Seismic fragility assessment of embankment: A displacement-based approach using dynamic finite element model analysis

Abstract

Abstract The assessment of seismic fragility of highway embankments is a key component of seismic risk modeling for traffic infrastructure. This study examines the seismic fragility of an embankment using advanced finite element dynamic analysis, contrasting findings with prior research to validate results. Based on established methodologies, an incremental dynamic analysis (IDA) was executed, with the Probabilistic Seismic Demand Analysis (PSDA) for the development of fragility curves. A comparative study was conducted between two modeling methods; one employing finite difference (FD) method and other employing finite element (FE)method.
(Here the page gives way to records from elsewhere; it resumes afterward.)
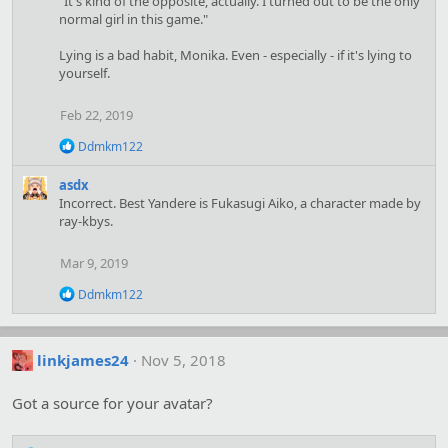
"It's kind of the opposite, actually. I turned out to be the only
t
normal girl in this game."
i
o
Lying is a bad habit, Monika. Even - especially - if it's lying to
n
yourself.
s
:
Feb 22, 2019
R
Ddmkm122
e
a
asdx
c
Incorrect. Best Yandere is Fukasugi Aiko, a character made by
t
ray-kbys.
i
o
n
Mar 9, 2019
s
:
R
Ddmkm122
e
a
c
t
linkjames24
Nov 5, 2018
i
o
Got a source for your avatar?
n
s
: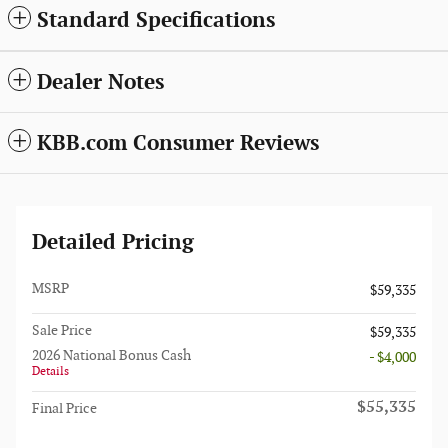
Standard Specifications
Dealer Notes
KBB.com Consumer Reviews
Detailed Pricing
MSRP
$59,335
Sale Price
$59,335
2026 National Bonus Cash
- $4,000
Details
$55,335
Final Price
The analysis revealed that, selection of inputs like the nature of earthquake time history and number of records selected along with the analysis method influences the seismic fragility assessment of embankments. The choice between finite difference and finite element methods can yield differing results, with FD, being grid-based, can face challenges with complex geometries and boundary conditions, on the other hand, FE’s mesh-based approach offers flexibility in modeling intricate domains, handles complex boundary conditions more adeptly, and provides a more continuous representation of material behavior. A distinct dynamic stability test based on Newmark sliding block principles showed the embankment slope’s inherent resilience, with no permanent deformation, underscoring the requirement for further research.